We just got Skittles yesterday- and the lady said Skittles was about 5-6 weeks old.


----------



## Bunnylady (Dec 28, 2011)

Well. her color is chinchilla, so she is probably one of the Chinchilla breeds. Her ears are proportionately rather long, so I'm thinking that American Chin is more likely; or even Giant Chin, rather than Standard Chin.


----------



## Nikki (Dec 28, 2011)

Okay, thank you!


----------



## Ms. Research (Dec 29, 2011)

Congratulations on your new bun.

Love the name.

K


----------



## 2seth2 (Jan 1, 2012)

agreed am chin


----------



## DKRabbitry (Jan 1, 2012)

Did you maybe see how big her parents were?  Did you get her from a breeder or someone just had two bunnies?  Or someone who got her and didn't want her?  
Judging by the rareity of American Chinchillas, I highly doubt you stumbled across one, but it is possible.   Almost all breeds come in the chinchilla color.  Also, she looks pretty long, like she may have a mandolin shaped body.  If she is a large rabbit, I would say flemish giant or a flemish giant cross.  She has a more chisled flemish-type head than a blocky Giant chinchilla head.  But again, it is really hard to tell.  I say she looks like a darn fine rabbit though and I hope you like her   I really like the chinchilla color.  

For comparison, this is an 8 week old Giant Chinchilla kit.


----------



## Sunshyne276 (Jan 2, 2012)

I'm thinking chinchilla Rex.
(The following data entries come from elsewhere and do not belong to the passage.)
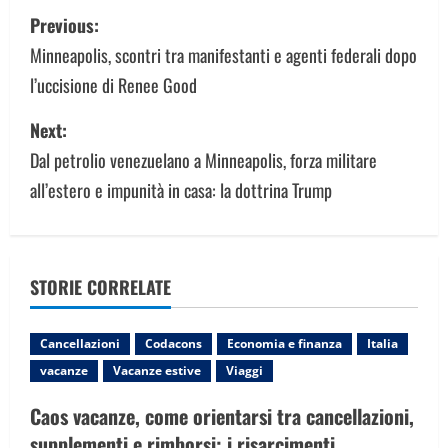
P
Previous:
o
Minneapolis, scontri tra manifestanti e agenti federali dopo
l’uccisione di Renee Good
s
Next:
t
Dal petrolio venezuelano a Minneapolis, forza militare
n
all’estero e impunità in casa: la dottrina Trump
a
v
STORIE CORRELATE
i
g
Cancellazioni
Codacons
Economia e finanza
Italia
vacanze
Vacanze estive
Viaggi
a
Caos vacanze, come orientarsi tra cancellazioni,
t
supplementi e rimborsi: i risarcimenti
Cute rabbit


----------



## Ms. Research (Jan 3, 2012)

DKRabbitry said:
			
		

> Did you maybe see how big her parents were?  Did you get her from a breeder or someone just had two bunnies?  Or someone who got her and didn't want her?
> Judging by the rareity of American Chinchillas, I highly doubt you stumbled across one, but it is possible.   Almost all breeds come in the chinchilla color.  Also, she looks pretty long, like she may have a mandolin shaped body.  If she is a large rabbit, I would say flemish giant or a flemish giant cross.  She has a more chisled flemish-type head than a blocky Giant chinchilla head.  But again, it is really hard to tell.  I say she looks like a darn fine rabbit though and I hope you like her   I really like the chinchilla color.
> 
> For comparison, this is an 8 week old Giant Chinchilla kit.
> ...


Absolutely beautiful kit DKRabbitry.  

Nikki, definitely have some Chincilla in your sweet bun.  Wishing you all the luck.  

K


----------



## bunnylovincowgirl (Jan 4, 2012)

American Chin really isn't too rare.  I'm surprised at how popular it seems with hobby farm owners.  I would guess that your bunny is an American Chin, or some mixed breed with chinchilla coloring.     She's a sweetie!


----------



## Ranch Girl (Jan 10, 2012)

He reminds me of the Jack rabbits we have around here! 

~Aspen


----------